Dokumen C1 Tanpa Hologram, 4 Kelurahan Terindikasi Curang

Oleh Tgl: April 11, 2014
Hologram

Kami tida menerima dokumen C1 dengan hologram dan hal ini sangat berpeluang terjadinya kecurangan apalagi ketika terjadi sengketa hasil Pemilu

Rio Andika

BENGKULU – Proses Pemilihan Umum (Pemilu) 9 April 2014 diragukan keabsahannya lantaran ditemukan dokumen C1 tanpa dilengkapi hologram sebagai bukti yang menjamin keaslian hasil penghitungan suara.

Temuan dokumen C1 tanpa dilengkapi hologram ini terjadi di sedikitnya 4 Kelurahan yaitu Lingkar Barat, Jalan Gedang, Malabero, Tengah Padang dan beberapa kelurahan lain dalam Kota Bengkulu.

Salah satu saksi dari Partai Gerindra Rio Andika yang memegang dokumen C1 tanpa hologram mengatakan  kondisi seperti ini rentan terjadi masalah dan sangat berpotensi terjadi kecurangan dalam penghitungan dan rekapitulasi suara.

“Kami tida menerima dokumen C1 dengan hologram dan hal ini sangat berpeluang terjadinya kecurangan apalagi ketika terjadi sengketa hasil Pemilu yang mengharuskan para pihak mengklaim perolehan suara dengan membawa bukti formulir C1, punya kami pasti akan diragukan keasliannya karena tanpa hologram,” katanya, Kamis (10/4).

Padahal menurut dia sebelumnya KPU sudah mensosialisasikan bahwa hologram itu merupakan suatu penandaan yang akan berguna saat terjadi sengketa terkait hasil pemilu.

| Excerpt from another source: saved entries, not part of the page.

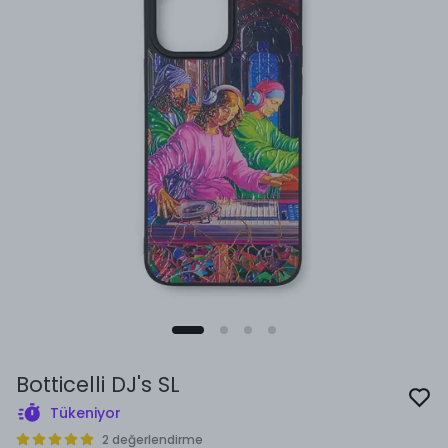
Botticelli DJ's SL
Tükeniyor
2 değerlendirme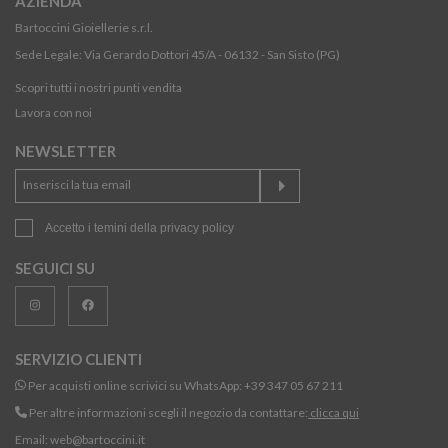
AZIENDA
Bartoccini Gioiellerie s.r.l.
Sede Legale: Via Gerardo Dottori 45/A - 06132 - San Sisto (PG)
Scopri tutti i nostri punti vendita
Lavora con noi
NEWSLETTER
Accetto i temini della
privacy policy
SEGUICI SU
SERVIZIO CLIENTI
Per acquisti online scrivici su WhatsApp:
+39 347 05 67 211
Per altre informazioni scegli il negozio da contattare:
clicca qui
Email:
web@bartoccini.it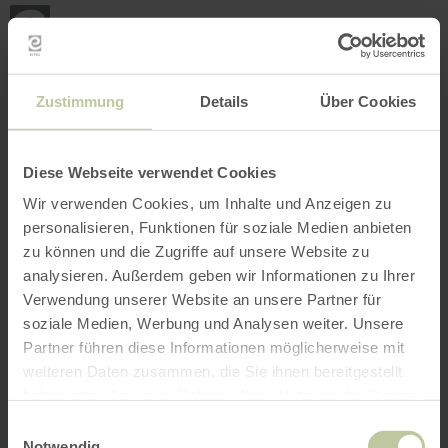
Retour
Aller au contenu principal
Aller à la recherche
Aller à la navigation principa
Aller au pied de page
à
la
page
RÉSERVER
RECHERCHE
MENU
d'accueil
L'offre de loisirs listée ci-dessous a été publiée
Zustimmung
Details
Über Cookies
par le prestataire Touristik GmbH Gerolsteiner
Land sur la plateforme de réservation Regiondo.
Le prestataire Touristik GmbH Gerolsteiner Land
Diese Webseite verwendet Cookies
est seul responsable du contenu.
Wir verwenden Cookies, um Inhalte und Anzeigen zu
personalisieren, Funktionen für soziale Medien anbieten
zu können und die Zugriffe auf unsere Website zu
analysieren. Außerdem geben wir Informationen zu Ihrer
Verwendung unserer Website an unsere Partner für
soziale Medien, Werbung und Analysen weiter. Unsere
Partner führen diese Informationen möglicherweise mit
weiteren Daten zusammen, die Sie ihnen bereitgestellt
haben oder die sie im Rahmen Ihrer Nutzung der Dienste
gesammelt haben.
Einwilligungsauswahl
Notwendig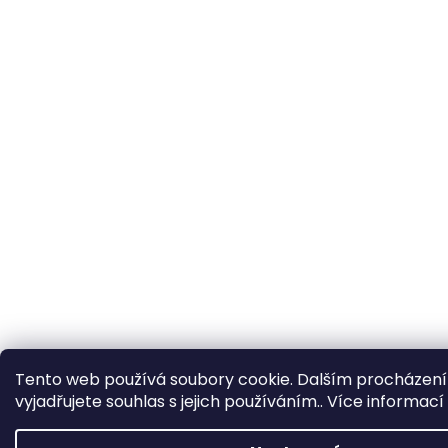
Tento web používá soubory cookie. Dalším procházen
vyjadřujete souhlas s jejich používáním.. Více informací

“Sebab didalam aturan sudah dijelaskan bahwa dokumen C1 yang resmi dan diakui harus berhologram,” tambahnya.

Disisi lain, Koordinator hukum dan pengawasan Panwaslu Kota Bengkulu Fatimah Siregar mengatakan sudah menerima pengaduan atas persoalan dokumen saksi tanpa hologram itu. Dia mengaku tanpa hologram memang rentan terjadi kecurangan. Sayangnya pihaknya masih belum bisa mendapatkan solusi untuk persoalan ini.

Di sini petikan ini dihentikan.